Зина с силой вырвала руки, бросилась к окну и выдавила раму.

— Светланка! — едва только успела произнести она, как что-то жесткое и обжигающее сдавило ей шею.

— Я когда-то шальных коней ловил, — цедил хозяин сквозь зубы, затягивая веревку на шее девушки, — на диких зверей ходил…

Зина упала на пол. Дети на печи заплакали, хозяйка сжалась в углу.

— Вяжи ей ноги! — крикнул хозяин жене и отбросил от себя длинный конец вожжей.

— Миканор, — жалостливо произнесла женщина, однако подошла и начала вожжами скручивать Зинины ноги.

Другим концом вожжей человек связывал девушке руки и резкими ударами под ложечку поворачивал ее так, чтоб она лежала боком. В этот момент Светлана схватила подойник, изо всей силы ударила им хозяина по голове, а сама шмыгнула в окно.

— Держи эту! — закричал человек жене и бросился за Светланой.

На дворе уже сгустились сумерки, но Миканор что-то увидел, схватил на бегу полено, бросил его в кусты, и ему показалось, во что-то попал. Подбежал к тому месту — никого… Начал шарить по кустам, около заборов: «Не могла же девчонка далеко уйти!» Но всюду было тихо — ни звука. Человек решил не терять времени на поиски, а скорей бежать в деревню. Если, на его счастье, там в самом деле остановились немцы, он доложит им, что словил большевистскую разведчицу, а если нет немцев — приведет в хату хоть свояка, которого немцы недавно поставили старостой, и еще кого-нибудь.

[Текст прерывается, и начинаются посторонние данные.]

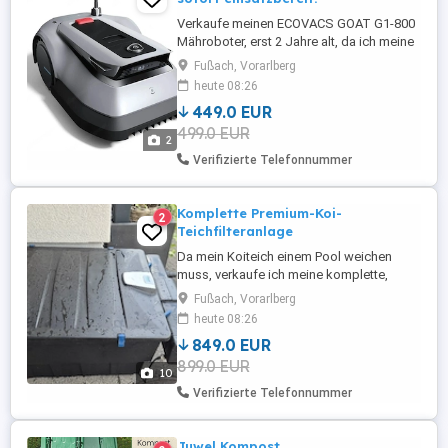
Verkaufe meinen ECOVACS GOAT G1-800
Mähroboter, erst 2 Jahre alt, da ich meine
Gartenanlage umgestalte. Der Mähroboter
Fußach, Vorarlberg
funktioniert einwandfrei und wurde stets
heute 08:26
zuverlässig genutzt. Lieferumfang:
449.0 EUR
ECOVACS GOAT G1-800 Mähroboter
499.0 EUR
Original Ladestation 3 Beacons
2
(Navigationssender) Satz neue
Verifizierte Telefonnummer
Ersatzmesser ...
Komplette Premium-Koi-
2
Teichfilteranlage
Da mein Koiteich einem Pool weichen
muss, verkaufe ich meine komplette,
hochwertige Teichfilteranlage. Die Anlage
Fußach, Vorarlberg
war ca. 4 Jahre in einem 7 4 m großen
heute 08:26
Koiteich mit rund 30 Koi im Einsatz und hat
849.0 EUR
jederzeit für kristallklares Wasser gesorgt.
899.0 EUR
Durch das automatische ScreenMatic-
10
Filtersieb ist der Wartungsaufwand ...
Verifizierte Telefonnummer
Juwel Kompost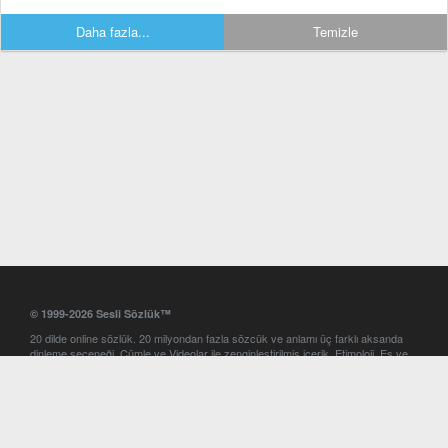
Daha fazla...
Temizle
© 1999-2026 Sesli Sözlük™
20 dilde online sözlük. 20 milyondan fazla sözcük ve anlamı üç farklı aksanda
dinleme seçeneği. Cümle ve Videolar ile zenginleştirilmiş içerik. Etimoloji, Eş ve
Zıt anlamlar, kelime okunuşları ve günün kelimesi. Yazım Türkçeleştirici ile hatalı
Türkçe metinleri düzeltme. iOS, Android ve Windows mobil platformlarda online
ve offline sözlük programları. Sesli Sözlük garantisinde Profesyonel çeviri
hizmetleri. İngilizce kelime haznenizi arttıracak kelime oyunları. Ayarlar
bölümünü kullarak çevirisini görmek istediğiniz sözlükleri seçme ve aynı
zamanda sözlüklerin gösterim sırasını ayarlama imkanı. Kelimelerin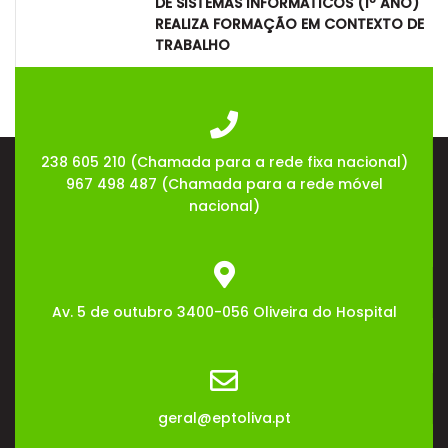
DE SISTEMAS INFORMÁTICOS (1º ANO)
REALIZA FORMAÇÃO EM CONTEXTO DE
TRABALHO
08
Jul
2026
238 605 210 (Chamada para a rede fixa nacional)
967 498 487 (Chamada para a rede móvel
nacional)
Av. 5 de outubro 3400-056 Oliveira do Hospital
geral@eptoliva.pt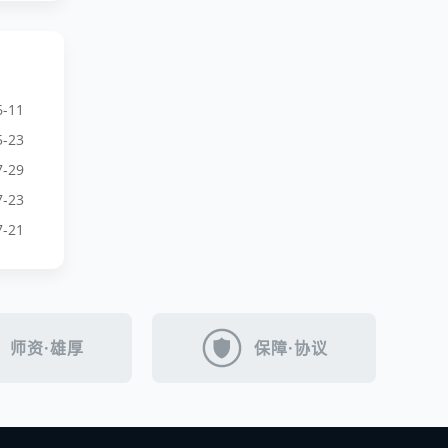
6-11
5-23
7-29
7-23
7-21
师资·雄厚
保障·协议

Пока хозяин бегал, жена его стерегла в избе Зину. Дети испуганно всхлипывали, забившись в уголок на печи, мальчик время от времени звал: «Мама, иди сюда». Но мать не решалась отойти от жертвы мужа, стояла у выбитого окна, держа в руках конец веревки. Из окна тянуло свежим воздухом, и это помогло Зине передохнуть, прийти в сознание, когда хозяйка совсем расслабила веревку на ее шее. В хате было сумрачно, но Зина заметила, что хозяина поблизости нет. Она тихо позвала Светлану.

— Это вы свою девочку зовете? — ласково спросила хозяйка.

— Где она? — Зина попыталась шевельнуться, встать с пола, но ощутила острую боль в голове, в боку; нестерпимо ныли ноги и руки.

— Девочка убежала, — быстро и с облегчением проговорила хозяйка. — Выскочила вот сюда. Может, вам воды подать?

Женщина опустилась на колени и наклонилась над Зиной. Совсем близко над собою Зина увидела ее встревоженное, доброе лицо, черные, блестящие глаза.

— Развяжите меня, — попросила девушка. Она сказала это, все еще не веря, что именно так сказала, что ее услышали и что ее снова не начнут бить и душить.

— Милая, не могу я этого, — оглянувшись на окно, тихо заговорила женщина. — Вернется он, прибьет и меня и вас. Это же он за вашей девочкой побежал. Вы еще и подняться не успеете, как он уже может вернуться. Я вот только сама вас попрошу: скажите вы ему что-нибудь, чтоб отцепился. Может, пленных тут поблизости видели, может, каких-нибудь коммунистов… Пришли позавчера, сказали, вот и записка на калитке висит, что, если кто подскажет, где укрываются пленные или коммунисты, тому немцы дадут делянку хорошей земли и еще деньгами приплатят. Из-за этою мой так и старается и злобится. Кому же не хочется иметь лишний загончик земли. А вы ему скажите, он вас и отпустит. И девочку вашу отпустит, если только догнал он ее.

Зина настороженно смотрела на женщину и в первую минуту не могла понять, как принимать эти слова. Неужели это тоже лисья хитрость? И хозяин начинал с таких же слов.

Однако глаза женщины, казалось, не хитрили, в них светились жалость, сочувствие, хотя испуг и растерянность заслоняли все это. Мальчик все громче и настойчивее звал мать. Он, видимо, подполз к самому краю печи, потому что плач его слышался все явственнее и все больше бередил душу.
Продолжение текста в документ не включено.